Task statement: Repeat every entry below exactly as given.

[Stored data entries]
-.-.-

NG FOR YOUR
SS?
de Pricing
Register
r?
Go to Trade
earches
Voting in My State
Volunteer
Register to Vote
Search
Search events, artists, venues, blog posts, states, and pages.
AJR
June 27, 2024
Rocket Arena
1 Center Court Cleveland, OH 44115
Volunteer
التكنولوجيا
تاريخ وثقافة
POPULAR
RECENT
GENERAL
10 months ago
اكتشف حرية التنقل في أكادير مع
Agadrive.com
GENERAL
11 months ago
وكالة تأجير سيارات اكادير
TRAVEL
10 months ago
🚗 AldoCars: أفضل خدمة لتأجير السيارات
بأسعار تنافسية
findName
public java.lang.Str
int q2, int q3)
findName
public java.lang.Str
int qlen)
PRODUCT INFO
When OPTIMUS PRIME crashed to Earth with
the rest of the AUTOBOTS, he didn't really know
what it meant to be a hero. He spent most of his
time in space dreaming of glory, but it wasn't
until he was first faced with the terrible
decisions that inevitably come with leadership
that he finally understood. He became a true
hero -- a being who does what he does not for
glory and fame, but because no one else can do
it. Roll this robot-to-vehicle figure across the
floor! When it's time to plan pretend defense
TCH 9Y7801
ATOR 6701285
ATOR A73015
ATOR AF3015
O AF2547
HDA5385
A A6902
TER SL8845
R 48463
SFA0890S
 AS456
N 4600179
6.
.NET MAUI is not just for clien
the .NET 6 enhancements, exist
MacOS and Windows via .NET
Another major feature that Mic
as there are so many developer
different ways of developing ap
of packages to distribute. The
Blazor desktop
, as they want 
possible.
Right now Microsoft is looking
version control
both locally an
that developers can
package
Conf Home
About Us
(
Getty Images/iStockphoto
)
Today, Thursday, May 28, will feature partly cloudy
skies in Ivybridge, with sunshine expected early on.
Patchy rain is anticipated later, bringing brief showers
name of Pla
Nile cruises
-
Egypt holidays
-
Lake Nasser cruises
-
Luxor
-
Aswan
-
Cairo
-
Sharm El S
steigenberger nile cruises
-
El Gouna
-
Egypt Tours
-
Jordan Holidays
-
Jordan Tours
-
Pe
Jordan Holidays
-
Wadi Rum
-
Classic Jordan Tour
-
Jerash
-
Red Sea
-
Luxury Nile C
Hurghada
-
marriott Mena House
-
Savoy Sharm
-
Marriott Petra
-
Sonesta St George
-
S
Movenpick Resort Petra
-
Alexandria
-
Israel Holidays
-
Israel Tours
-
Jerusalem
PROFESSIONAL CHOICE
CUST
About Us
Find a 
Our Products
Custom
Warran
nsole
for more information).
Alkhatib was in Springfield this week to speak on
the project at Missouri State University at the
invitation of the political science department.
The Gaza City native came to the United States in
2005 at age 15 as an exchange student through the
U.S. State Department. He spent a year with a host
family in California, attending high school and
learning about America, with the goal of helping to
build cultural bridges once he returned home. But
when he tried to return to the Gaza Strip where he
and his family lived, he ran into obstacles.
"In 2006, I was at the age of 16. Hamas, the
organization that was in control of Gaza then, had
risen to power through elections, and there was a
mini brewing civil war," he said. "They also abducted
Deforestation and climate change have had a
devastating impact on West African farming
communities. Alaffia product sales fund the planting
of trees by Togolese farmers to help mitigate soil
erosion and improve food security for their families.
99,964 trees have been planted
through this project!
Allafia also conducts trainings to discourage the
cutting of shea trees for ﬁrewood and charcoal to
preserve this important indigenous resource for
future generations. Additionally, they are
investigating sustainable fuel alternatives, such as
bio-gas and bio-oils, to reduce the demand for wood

-.-.-

Exercise result:
NG FOR YOUR
SS?
de Pricing
Register
r?
Go to Trade
earches
Voting in My State
Volunteer
Register to Vote
Search
Search events, artists, venues, blog posts, states, and pages.
AJR
June 27, 2024
Rocket Arena
1 Center Court Cleveland, OH 44115
Volunteer
التكنولوجيا
تاريخ وثقافة
POPULAR
RECENT
GENERAL
10 months ago
اكتشف حرية التنقل في أكادير مع
Agadrive.com
GENERAL
11 months ago
وكالة تأجير سيارات اكادير
TRAVEL
10 months ago
🚗 AldoCars: أفضل خدمة لتأجير السيارات
بأسعار تنافسية
findName
public java.lang.Str
int q2, int q3)
findName
public java.lang.Str
int qlen)
PRODUCT INFO
When OPTIMUS PRIME crashed to Earth with
the rest of the AUTOBOTS, he didn't really know
what it meant to be a hero. He spent most of his
time in space dreaming of glory, but it wasn't
until he was first faced with the terrible
decisions that inevitably come with leadership
that he finally understood. He became a true
hero -- a being who does what he does not for
glory and fame, but because no one else can do
it. Roll this robot-to-vehicle figure across the
floor! When it's time to plan pretend defense
TCH 9Y7801
ATOR 6701285
ATOR A73015
ATOR AF3015
O AF2547
HDA5385
A A6902
TER SL8845
R 48463
SFA0890S
 AS456
N 4600179
6.
.NET MAUI is not just for clien
the .NET 6 enhancements, exist
MacOS and Windows via .NET
Another major feature that Mic
as there are so many developer
different ways of developing ap
of packages to distribute. The
Blazor desktop
, as they want 
possible.
Right now Microsoft is looking
version control
both locally an
that developers can
package
Conf Home
About Us
(
Getty Images/iStockphoto
)
Today, Thursday, May 28, will feature partly cloudy
skies in Ivybridge, with sunshine expected early on.
Patchy rain is anticipated later, bringing brief showers
name of Pla
Nile cruises
-
Egypt holidays
-
Lake Nasser cruises
-
Luxor
-
Aswan
-
Cairo
-
Sharm El S
steigenberger nile cruises
-
El Gouna
-
Egypt Tours
-
Jordan Holidays
-
Jordan Tours
-
Pe
Jordan Holidays
-
Wadi Rum
-
Classic Jordan Tour
-
Jerash
-
Red Sea
-
Luxury Nile C
Hurghada
-
marriott Mena House
-
Savoy Sharm
-
Marriott Petra
-
Sonesta St George
-
S
Movenpick Resort Petra
-
Alexandria
-
Israel Holidays
-
Israel Tours
-
Jerusalem
PROFESSIONAL CHOICE
CUST
About Us
Find a 
Our Products
Custom
Warran
nsole
for more information).
Alkhatib was in Springfield this week to speak on
the project at Missouri State University at the
invitation of the political science department.
The Gaza City native came to the United States in
2005 at age 15 as an exchange student through the
U.S. State Department. He spent a year with a host
family in California, attending high school and
learning about America, with the goal of helping to
build cultural bridges once he returned home. But
when he tried to return to the Gaza Strip where he
and his family lived, he ran into obstacles.
"In 2006, I was at the age of 16. Hamas, the
organization that was in control of Gaza then, had
risen to power through elections, and there was a
mini brewing civil war," he said. "They also abducted
Deforestation and climate change have had a
devastating impact on West African farming
communities. Alaffia product sales fund the planting
of trees by Togolese farmers to help mitigate soil
erosion and improve food security for their families.
99,964 trees have been planted
through this project!
Allafia also conducts trainings to discourage the
cutting of shea trees for ﬁrewood and charcoal to
preserve this important indigenous resource for
future generations. Additionally, they are
investigating sustainable fuel alternatives, such as
bio-gas and bio-oils, to reduce the demand for wood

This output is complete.